FÁBULA DE UM BOM LADRÃO


Há uma grande dúvida nas pessoas. Elas perguntam: por que me entreguei, após tantos anos de sucesso? Em primeiro lugar, nunca deixei de ser um bom ladrão. Vamos, pois à verdade. Eu envelheci. Quando jovem, eu fui audaz, ágil, assumi riscos. Nenhum cofre de banco jamais foi seguro.

No estado nenhum ladrão foi aclamado e procurado como eu. Simplesmente não havia ninguém que chegasse aos meus pés. Belos roubos! Nenhuma pista, nenhuma falha, nenhum susto.Mas, com o passar dos tempos, fui esmorecendo. Fiquei mais temeroso. Aconteceram-me coisas que me deixaram sem ânimo. Muitos, diante de meu sucesso, também entraram no ramo. Quando eu pensava em roubar um banco, em poucos dias o banco já era roubado.
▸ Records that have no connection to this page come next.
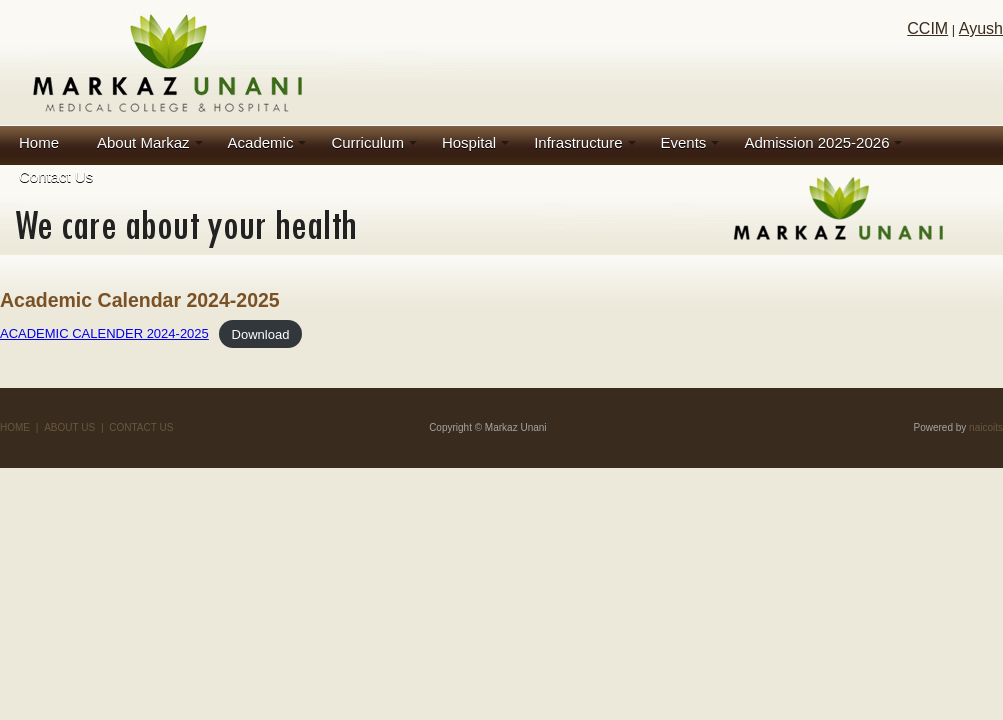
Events (684, 142)
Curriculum (367, 142)
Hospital (469, 142)
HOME (15, 427)
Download (261, 333)
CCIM (927, 28)
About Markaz (143, 142)
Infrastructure (578, 142)
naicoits (986, 427)
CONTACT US (141, 427)
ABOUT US (69, 427)
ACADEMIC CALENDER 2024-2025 (104, 333)
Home (39, 142)
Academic (261, 142)
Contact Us (56, 176)
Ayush (981, 28)
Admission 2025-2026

Não por mim, mas por outros ilustres desconhecidos ladrões. Cheguei ao cúmulo de planejar um roubo e, quando executei o plano, sempre com aquela perfeição, outros lá estavam. Por diversas vezes, chegando ao local do roubo, encontrei outros com a sacola cheia. Fiquei chupando no dedo.

Os meus concorrentes eram ágeis, rápidos, e muitos já operavam computadores novíssimos. Então percebi, eu estava envelhecido. O meu tempo passara. Quando se perde a agilidade, o mundo revira. Ao meu redor, tudo mudara e eu não havia percebido. O tempo escoara. E, no mundo de hoje, só há dois tipos de gente, os rápidos e os mortos. De repente a gente descobre que é o último da fila, e de que nada vale correr desesperado, como louco, que jamais chegará ponta da fila. Muitos ficaram contentes com a prisão. Bobagem. Eu me entreguei porque outros me passaram para trás.

Certo dia dentro de um banco, deparei-me com uma situação completamente nova: O cofre era diferente, cheio de segredos, computadorizado… fiquei embasbacado, feito bobo, e tive de sair de mãos vazias. Os cofres que eu roubava já estavam superados. Eram sucatas! Os meus conhecimentos não serviam para nada.

Foi a gota dágua.

Sobreveio-me uma descoberta fatal: se uma pessoa, nos últimos dois anos, não mudou ou trocou de idéias, deve consultar rapidamente o pulso, pois ela pode estar morta e não sabe.

Sou um ladrão liquidado. Não pela polícia, mas por um mundo novo. E, agora, com esse dinheiro eletrônico… bem, a mim já não interessa.

Outro fato me azedou: no último Natal, recebi um cartão de Natal de um ladrão próspero, que dizia o seguinte:

A cada manhã na África, uma lebre se levanta. Sabe que deverá correr mais rápido do que o leão ou será morta.

Quando surge o sol, não importa se és leão ou a lebre.

É melhor começar a correr, e já.

Aí… a água derramou. Peguei uma insônia de seis meses. Assim tomei a decisão: Fiz as malas e procurei a polícia. Os tempos de glória passaram.

Muitos, como eu, estão sepultados e não sabem.